What is expected = Each record below should be returned exactly, with its pictures left out.

** Data provided follows **

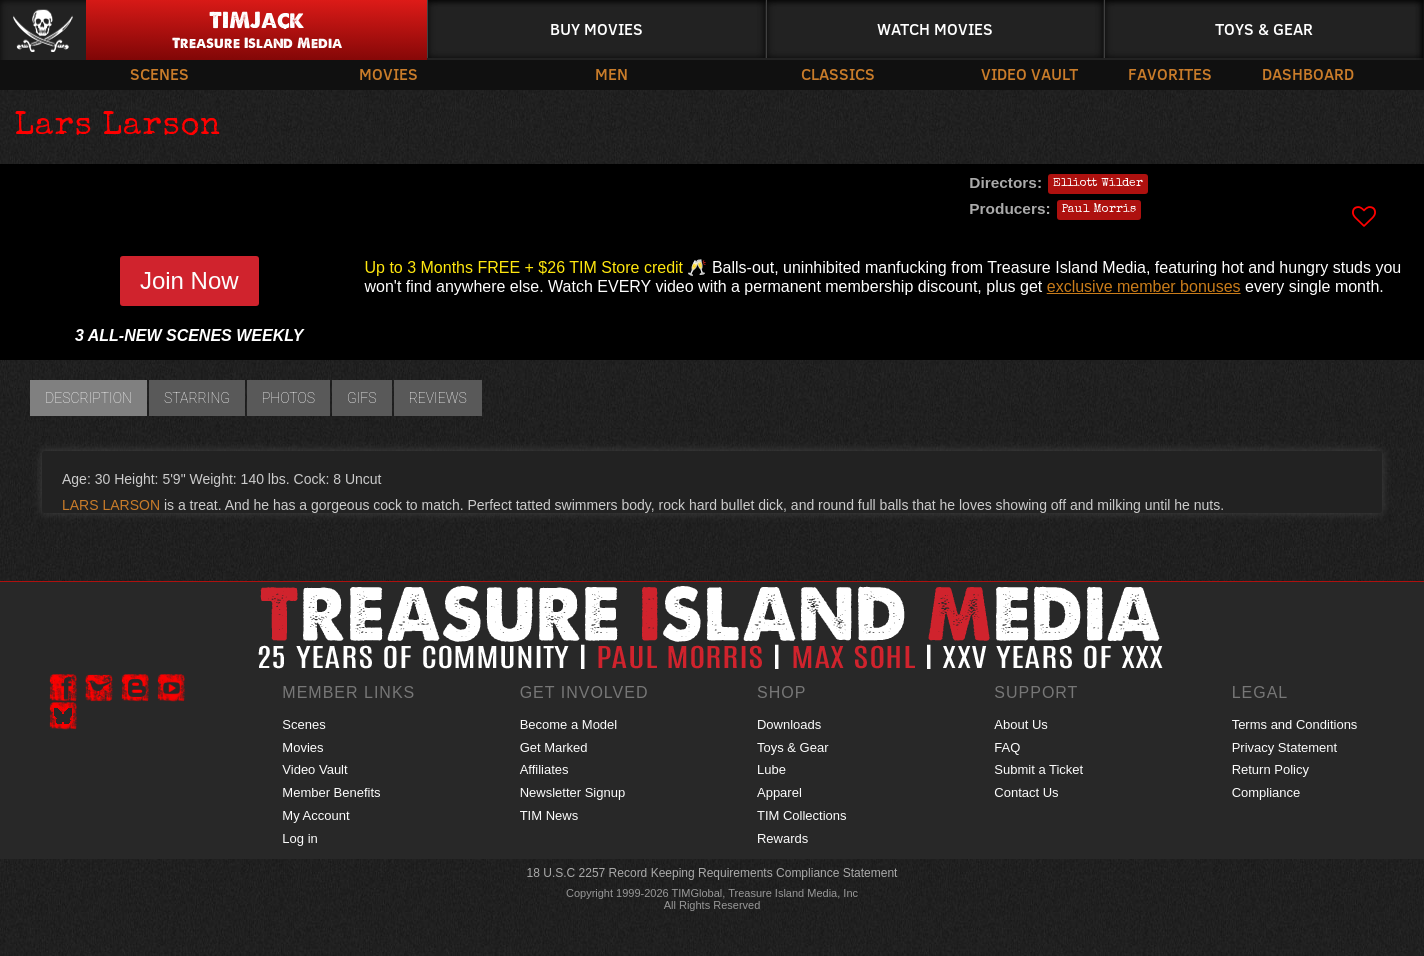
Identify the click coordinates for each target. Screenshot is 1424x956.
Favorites (1170, 73)
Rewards (782, 838)
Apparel (779, 792)
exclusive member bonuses (1144, 286)
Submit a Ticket (1038, 769)
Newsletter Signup (573, 792)
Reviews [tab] (438, 398)
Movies (388, 73)
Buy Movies (596, 28)
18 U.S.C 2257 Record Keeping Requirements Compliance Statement (712, 873)
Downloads (789, 724)
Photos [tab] (288, 398)
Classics (838, 73)
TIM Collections (802, 815)
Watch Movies (935, 28)
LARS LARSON (111, 505)
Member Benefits (331, 792)
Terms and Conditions (1295, 724)
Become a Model (569, 724)
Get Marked (554, 747)
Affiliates (544, 769)
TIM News (549, 815)
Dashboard (1308, 73)
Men (611, 73)
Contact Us (1026, 792)
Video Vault (1029, 73)
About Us (1020, 724)
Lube (771, 769)
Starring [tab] (197, 398)
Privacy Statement (1285, 747)
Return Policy (1270, 769)
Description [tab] (88, 398)
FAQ (1007, 747)
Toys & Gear (1264, 28)
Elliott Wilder (1098, 184)
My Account (315, 815)
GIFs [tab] (362, 398)
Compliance (1266, 792)
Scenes (159, 73)
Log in (299, 838)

** End of Data provided **

Task result =
Identify the click coordinates for each target. Screenshot is 1424x956.
Favorites (1170, 73)
Rewards (782, 838)
Apparel (779, 792)
exclusive member bonuses (1144, 286)
Submit a Ticket (1038, 769)
Newsletter Signup (573, 792)
Reviews [tab] (438, 398)
Movies (388, 73)
Buy Movies (596, 28)
18 U.S.C 2257 Record Keeping Requirements Compliance Statement (712, 873)
Downloads (789, 724)
Photos [tab] (288, 398)
Classics (838, 73)
TIM Collections (802, 815)
Watch Movies (935, 28)
LARS LARSON (111, 505)
Member Benefits (331, 792)
Terms and Conditions (1295, 724)
Become a Model (569, 724)
Get Marked (554, 747)
Affiliates (544, 769)
TIM News (549, 815)
Dashboard (1308, 73)
Men (611, 73)
Contact Us (1026, 792)
Video Vault (1029, 73)
About Us (1020, 724)
Lube (771, 769)
Starring [tab] (197, 398)
Privacy Statement (1285, 747)
Return Policy (1270, 769)
Description [tab] (88, 398)
FAQ (1007, 747)
Toys & Gear (1264, 28)
Elliott Wilder (1098, 184)
My Account (315, 815)
GIFs [tab] (362, 398)
Compliance (1266, 792)
Scenes (159, 73)
Log in (299, 838)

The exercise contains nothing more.